The decision will be dealt with by the British equivalent of the U.S. Attorney, although in Britain that person is not a political appointee, but a career civil servant. It’s a nonpolitical decision. Britain has no statue of limitations on murder, so it’s possible.
Does the extensive report open the door for investigation of other incidents, such as the Dublin and Monaghan bombings two years after Bloody Sunday?
I think there will be a call for more inquiries, but there might also be some desire on the part of the Unionists to have further explanation of actions by the Republican side.
How does Cameron’s apology affect his standing and popularity, at home and abroad?
Both domestically and internationally, he’s establishing that he’s in charge, willing to take responsibility, and not shirking his role. Tony Blair and Gordon Brown would have done something very similar. It’s part of a generational change, but it is David Cameron, a Conservative, who has the added dimension that at the time of Bloody Sunday it was his party that was in power.
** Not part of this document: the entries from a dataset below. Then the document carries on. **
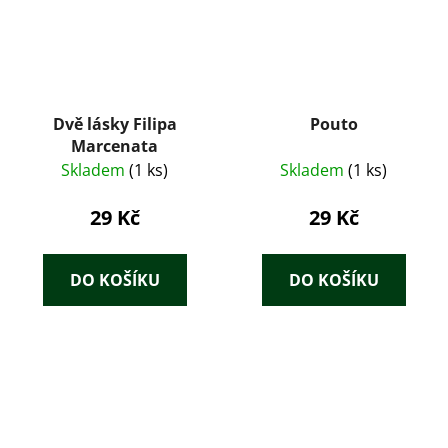
Dvě lásky Filipa
Pouto
Marcenata
Skladem
(1 ks)
Skladem
(1 ks)
29 Kč
29 Kč
DO KOŠÍKU
DO KOŠÍKU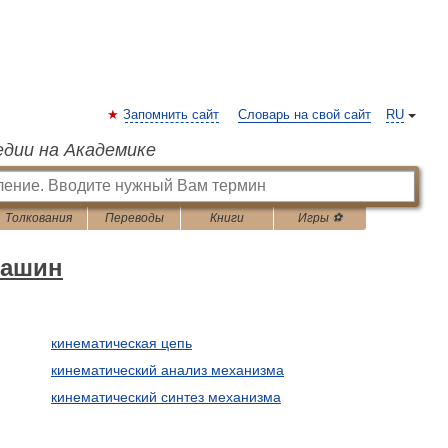
Запомнить сайт
Словарь на свой сайт
RU
едии на Академике
Толкования
Переводы
Книги
Игры ⚽
машин
кинематическая цепь
кинематический анализ механизма
кинематический синтез механизма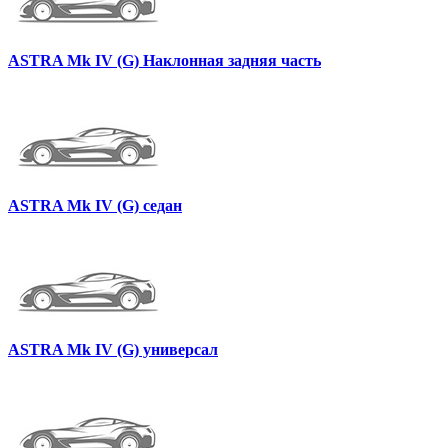
ASTRA Mk IV (G) Наклонная задняя часть
ASTRA Mk IV (G) седан
ASTRA Mk IV (G) универсал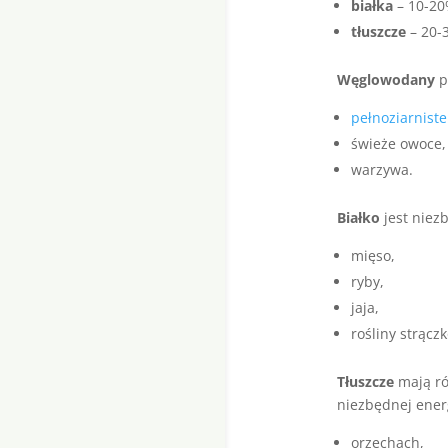
białka
– 10-20
tłuszcze
– 20-3
Węglowodany
p
pełnoziarnist
świeże owoce,
warzywa.
Białko
jest niez
mięso,
ryby,
jaja,
rośliny strącz
Tłuszcze
mają ró
niezbędnej ener
orzechach,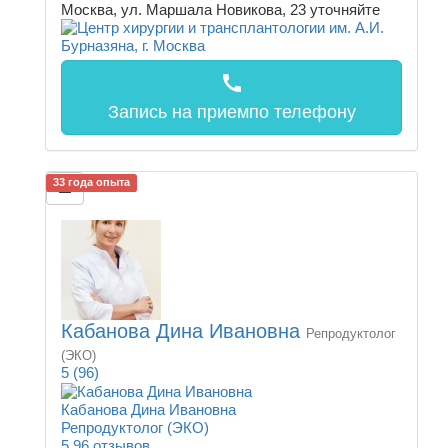
Москва, ул. Маршала Новикова, 23
уточняйте
call
Запись на прием
по телефону
33 года опыта
Кабанова Дина Ивановна
Репродуктолог
(ЭКО)
5
(96)
Кабанова Дина Ивановна
Репродуктолог (ЭКО)
5
96 отзывов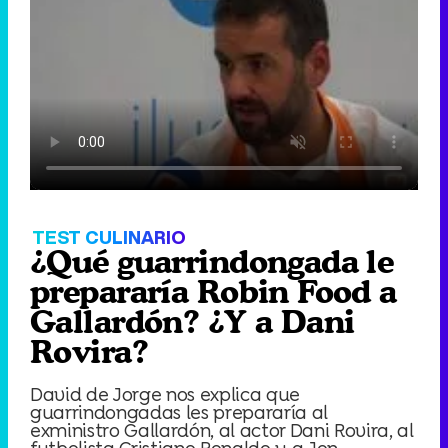
TEST CULINARIO
¿Qué guarrindongada le
prepararía Robin Food a
Gallardón? ¿Y a Dani
Rovira?
David de Jorge nos explica que
guarrindongadas les prepararía al
exministro Gallardón, al actor Dani Rovira, al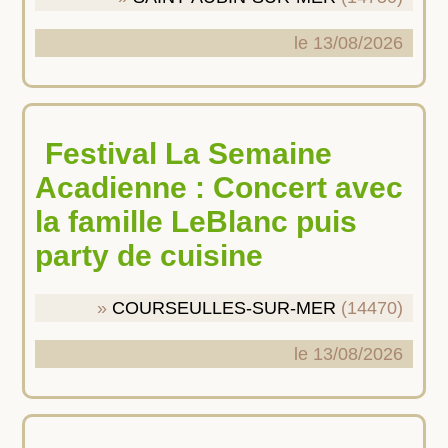
le 13/08/2026
Festival La Semaine
Acadienne : Concert avec
la famille LeBlanc puis
party de cuisine
COURSEULLES-SUR-MER
(14470)
le 13/08/2026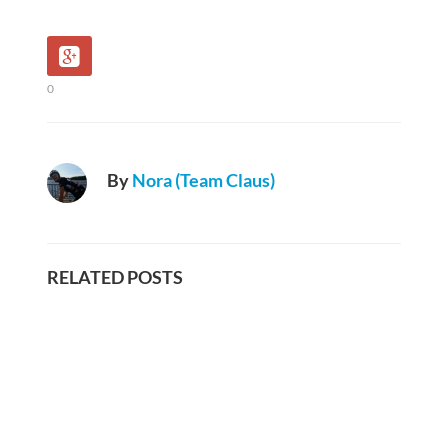
0
By
Nora (Team Claus)
RELATED POSTS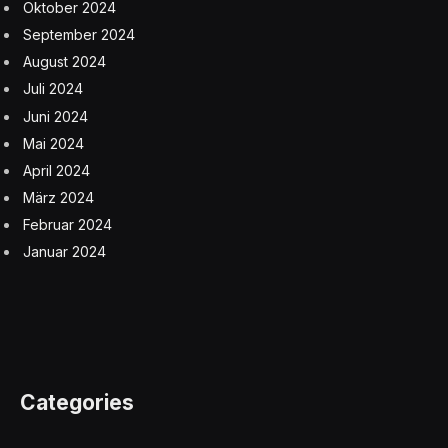
Oktober 2024
September 2024
August 2024
Juli 2024
Juni 2024
Mai 2024
April 2024
März 2024
Februar 2024
Januar 2024
Categories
Cameron’s statement is part of a growing trend of leaders apologizing for past events. What’s your opinion of the strategy?
Yes, so many apologies. Gordon Brown apologized for the slave trade, even though his country led efforts to abolish it. In countries where public opinion is important, an apology helps to set a new tone for relations. In any negotiation, confidence-building is important, and this is one aspect of confidence-building.
Can other nations learn from the Northern Ireland peace process?
I think the Middle East generally can learn from the Northern Irish example. The two mediators there, Tony Blair and George Mitchell, President Obama’s special envoy to the Middle East, are both still active in the Good Friday accord. There’s a clear, conscious decision to apply what was learned in Northern Ireland to the Israeli-Palestinian situation, a starting point, although the situation on the ground is very different.
Just a day after Cameron’s apology, a 300-pound bomb was found outside a border police station in Northern Ireland. Do you believe the peace will hold?
There are rumored to be a lot of explosives still out there, both north and south, although mainstream groups have come to an understanding. There are still extremists, and that will continue. To quote World War I French statesman Georges Clemenceau: “A permanent peace is a peace that lasts until next year.” Peace requires maintenance.